The 167-year-old Zurich-based bank has been gripped by crisis for several months as it seeks to recover from a string of scandals that have hit the confidence of its investors and customers and led to billions being pulled out of it.
These have been compounded by last week’s collapse of the US group Silicon Valley Bank (SVB) – the largest banking failure since the 2008 financial crisis, which sparked wider concerns about the stability of the entire financial sector.
But while SVB was focused on a niche area of the economy – mainly tech start-ups – a failure at Credit Suisse could have further-reaching effects due to its size and deep links to the banking system.
In a stark warning, economist Nouriel Roubini, nicknamed Dr Doom, said a collapse of Credit Suisse would be a ‘Lehman moment’ – a reference to the major US investment bank Lehman Brothers that went bust in August 2007 at the start of the global financial crisis.
Credit Suisse’s stock fell by as much as 30 per cent yesterday before ending at 24 per cent, triggering an emergency trading halt on the Swiss stock exchange
The Swiss National Bank’s statement last night said ‘the problems of certain banks in the USA do not pose a direct risk of contagion for the Swiss financial markets’.
Credit Suisse’s woes quickly spread to other major European banks, with France’s BNP Paribas and Societe Generale sinking by more than 10 per cent.
Meanwhile, the German Deutsche Bank slumped by more than 9 per cent while its rival Commerzbank fell by 8.8 per cent.
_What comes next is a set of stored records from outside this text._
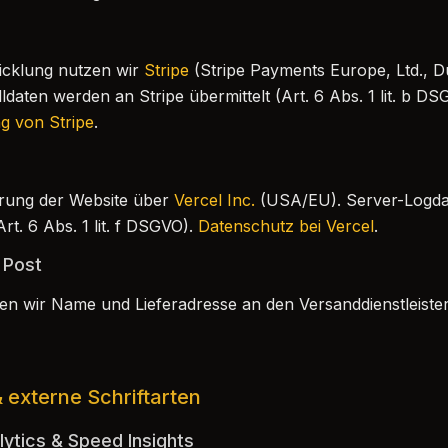
icklung nutzen wir
Stripe
(Stripe Payments Europe, Ltd., Du
daten werden an Stripe übermittelt (Art. 6 Abs. 1 lit. b DS
g von Stripe
.
erung der Website über
Vercel Inc.
(USA/EU). Server-Logd
rt. 6 Abs. 1 lit. f DSGVO).
Datenschutz bei Vercel
.
 Post
n wir Name und Lieferadresse an den Versanddienstleister 
 externe Schriftarten
ytics & Speed Insights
Fellow Swiss bank UBS also dropped nearly 9 per cent.
In the UK, shares in Barclays were down 9 per cent, Lloyds dropped more than 4 per cent, NatWest fell 6 per cent, HSBC slipped 5 per cent and Standard Chartered slid 7.7 per cent.
Panic also crossed the Atlantic to hit shares in US banks as JP Morgan fell 5.5 per cent, Morgan Stanley declined 6.7 per cent, Goldman Sachs lost 5.2 per cent and Bank of America dropped 3 per cent.
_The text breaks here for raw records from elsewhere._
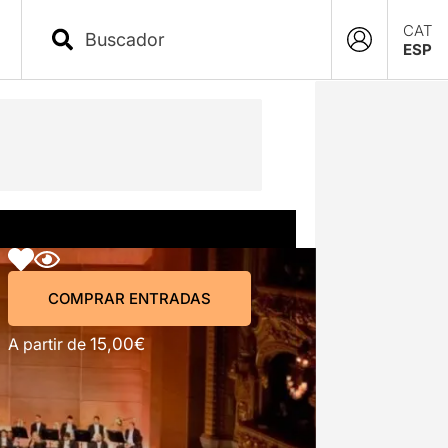
CAT
ESP
COMPRAR ENTRADAS
COMPRAR ENTRADAS
A partir de
15,00€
Pictured: London (file photo). In the UK, shares in Barclays were down 9 per cent, Lloyds dropped more than 4 per cent, NatWest fell 6 per cent, HSBC slipped 5 per cent and Standard Chartered slid 7.7 per cent
Susannah Streeter, of the financial service firm Hargreaves Lansdown, said: ‘The fresh banking sell-off has taken hold as fears rise to the surface about the robustness of the sector with the shadow of the SVB collapse still looming large. Nervousness is super-high and that’s spilt over into a hot mess in Europe.’
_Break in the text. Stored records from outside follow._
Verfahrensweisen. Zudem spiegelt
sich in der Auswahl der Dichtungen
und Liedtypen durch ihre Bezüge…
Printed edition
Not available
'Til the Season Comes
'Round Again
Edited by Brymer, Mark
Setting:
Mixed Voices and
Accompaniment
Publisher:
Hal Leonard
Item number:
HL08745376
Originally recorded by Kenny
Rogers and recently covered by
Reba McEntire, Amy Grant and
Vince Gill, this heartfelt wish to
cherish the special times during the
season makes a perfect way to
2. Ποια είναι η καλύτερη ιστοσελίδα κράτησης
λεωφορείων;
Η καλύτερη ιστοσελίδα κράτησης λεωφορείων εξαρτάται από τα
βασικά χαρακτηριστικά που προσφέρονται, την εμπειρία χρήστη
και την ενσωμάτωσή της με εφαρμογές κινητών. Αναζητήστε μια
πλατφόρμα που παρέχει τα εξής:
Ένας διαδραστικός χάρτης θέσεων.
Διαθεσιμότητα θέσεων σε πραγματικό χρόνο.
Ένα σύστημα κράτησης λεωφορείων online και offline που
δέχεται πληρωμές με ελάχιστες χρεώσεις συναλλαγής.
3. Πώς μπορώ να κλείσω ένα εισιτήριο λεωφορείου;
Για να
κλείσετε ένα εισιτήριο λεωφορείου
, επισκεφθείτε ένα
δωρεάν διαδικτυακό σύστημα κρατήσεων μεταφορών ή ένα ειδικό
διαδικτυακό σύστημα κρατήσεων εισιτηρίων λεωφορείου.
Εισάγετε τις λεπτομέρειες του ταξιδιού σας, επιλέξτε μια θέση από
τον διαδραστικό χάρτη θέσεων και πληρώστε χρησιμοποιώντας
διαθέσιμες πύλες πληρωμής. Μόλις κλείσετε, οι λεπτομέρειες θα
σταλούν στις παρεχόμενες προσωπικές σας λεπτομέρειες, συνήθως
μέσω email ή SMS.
Larry Fink, head of the world’s largest asset manager BlackRock, warned the US financial system faced a ‘slow rolling crisis’ in the fallout of the SVB collapse and that ‘more seizures and shutdowns’ were coming.
In a letter to the firm’s investors, Mr Fink compared the current upheaval to the savings and loan crisis of the 1980s, when more than 1,000 lenders collapsed.
He added recent rises in interest rates were ‘the first domino to drop’ and predicted banks would tighten lending requirements as a result of the uncertainty.
The panic gripping the global banking sector comes as investors fear financial institutions are sitting on large losses after investing in government debt during the pandemic. SVB itself had invested heavily in US government debt, which while usually safe investments saw their value plunge as interest rates rose.